On the training front, George highlighted a critical disparity in sophistication levels: “Some of the banks are still doing it the conservative way, but the criminals have gone past. They are at a different level of maturity. They’ve figured out how to get things done in a much more nuanced way. The training levels have to change at the banks.”
This training gap, as DeVilbiss identified, is compounded by the ongoing exodus of experienced trade finance professionals who possess the institutional knowledge and intuitive understanding necessary to spot subtle red flags.
Simultaneously, a significant enforcement gap persists, where financial institutions bear the burden of detection while regulatory and prosecutorial bodies often fail to act on their findings.

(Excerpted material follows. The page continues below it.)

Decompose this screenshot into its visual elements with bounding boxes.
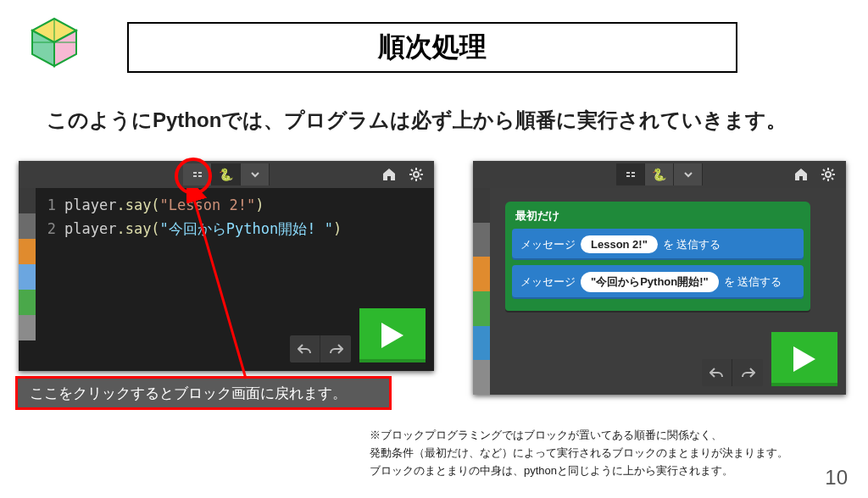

According to Thompson Reuters, in 2023 a record 4.6 million suspicious activity reports (SARs) were filed to the Financial Crimes Enforcement Network (FinCen). Hook highlighted how of the activity reports, only 4% received any attention from federal law enforcement. Only 0.3% of these reports led to arrests, and a mere 0.01% resulted in convictions.
This inaction, particularly regarding an issue that enables serious human rights violations, raises important concerns about the efficacy of current anti-money laundering (AML) strategies.
This dual gap – inadequate training to match criminal sophistication and insufficient enforcement follow-through – creates a particularly concerning dynamic. Financial institutions are caught between increasingly sophisticated criminal networks and enforcement agencies that appear overwhelmed or unable to act effectively on the intelligence provided.
—-
The panelists emphasised how red flag detection can be significantly enhanced through combining human experience, AI technology, institutional cooperation, and data-sharing; BAFT is currently working on an updated red flags and TBML guidance document scheduled for release in early autumn of this year.
However, this enforcement gap suggests that even when red flags are accurately detected, criminal activity often goes unpunished. This may be due to a variety of reasons, such as fragmented systems, where there is weak coordination between regulators and law enforcement, or limited prosecutorial focus, with volume overload leading law enforcement to prioritise high-profile cases.
What is concerning is that this undermines both the deterrent effect of compliance systems and the broader credibility of financial crime enforcement, which ultimately enables more money laundering and the severe criminal activity that it funds.